Çünkü Türk milleti şu an var olan milletler içinde vicdanı her şeye rağmen en güçlü millet.
Dünyanın har vurulup savrulduğu bir anda Bilge Zaman bize içimizdeki bu derin vicdanın uyanıp tecelli etmesini isterdi.
Peki, olabilecek mi?
Seçime zaman var. Bu farklı açılardan değerlendirebilirsek neden olmasın.

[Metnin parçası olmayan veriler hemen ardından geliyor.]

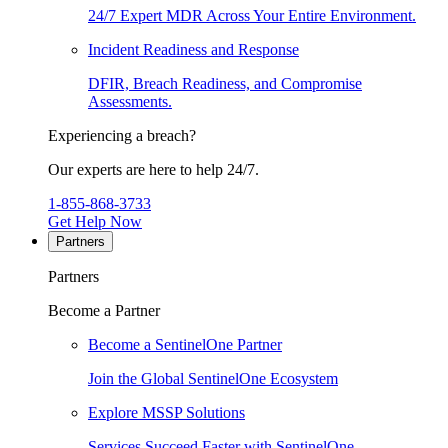
24/7 Expert MDR Across Your Entire Environment.
Incident Readiness and Response
DFIR, Breach Readiness, and Compromise
Assessments.
Experiencing a breach?
Our experts are here to help 24/7.
1-855-868-3733
Get Help Now
Partners
Partners
Become a Partner
Become a SentinelOne Partner
Join the Global SentinelOne Ecosystem
Explore MSSP Solutions
Services Succeed Faster with SentinelOne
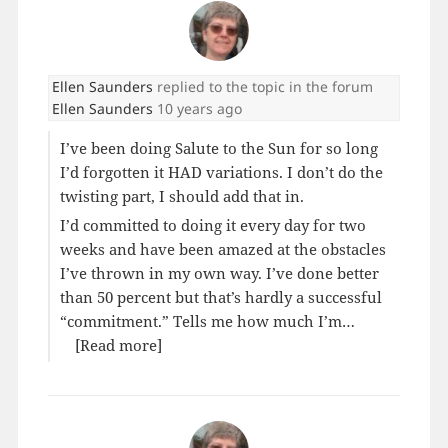
Ellen Saunders
replied to the topic
in the forum
Ellen Saunders
10 years ago
I’ve been doing Salute to the Sun for so long
I’d forgotten it HAD variations. I don’t do the
twisting part, I should add that in.
I’d committed to doing it every day for two
weeks and have been amazed at the obstacles
I’ve thrown in my own way. I’ve done better
than 50 percent but that’s hardly a successful
“commitment.” Tells me how much I’m…
[Read more]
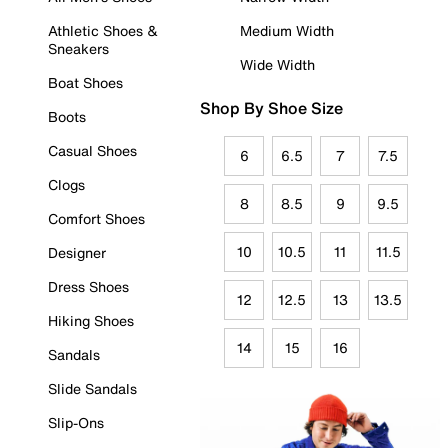
Athletic Shoes &
Medium Width
Sneakers
Wide Width
Boat Shoes
Shop By Shoe Size
Boots
Casual Shoes
6
6.5
7
7.5
Clogs
8
8.5
9
9.5
Comfort Shoes
10
10.5
11
11.5
Designer
Dress Shoes
12
12.5
13
13.5
Hiking Shoes
14
15
16
Sandals
Slide Sandals
Slip-Ons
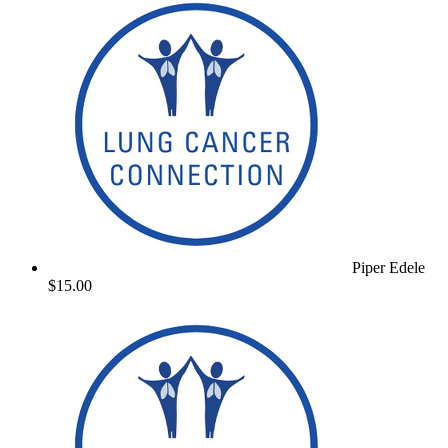
Piper Edele
$15.00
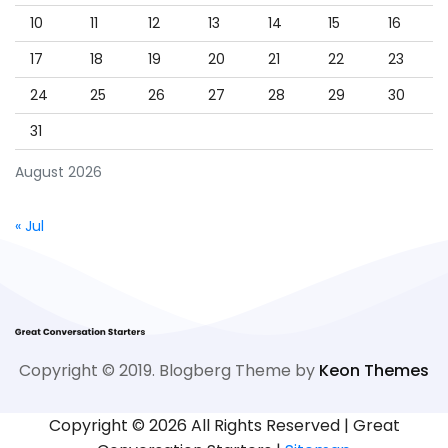
10
11
12
13
14
15
16
17
18
19
20
21
22
23
24
25
26
27
28
29
30
31
August 2026
« Jul
Copyright © 2019. Blogberg Theme by
Keon Themes
Copyright ©
2026 All Rights Reserved | Great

Yoksa ilkokulda bilinçaltımıza yerleştirilen sadece kendini düşün öğretisi ile belki bir güç olabiliriz ama küresel ekonomide sadece bu güçlerin oyuncağı piyonlar olabiliriz.
Çünkü küresel güçlerin en büyük özelliği toplumu parça parça yapıp, bireye kadar bu parçalanmayı sürdürmek…
Çünkü bir veya birkaç kişiyi güçlü kılıp toplumun ve ekonominin tamamını kontrol edecek yapıyı kurmak onlar için daha az maliyetli daha az çaba gerektiren bir yapı.
Panzehir'i; toplumsal iradenin tecellisi…
Binlerce yıllık imece kültürümüzün beslediği dayanışmayı yönetime hâkim kılmak,
İnsanlarımızı bir birini tamamlayan bir güç olarak yetiştirmek...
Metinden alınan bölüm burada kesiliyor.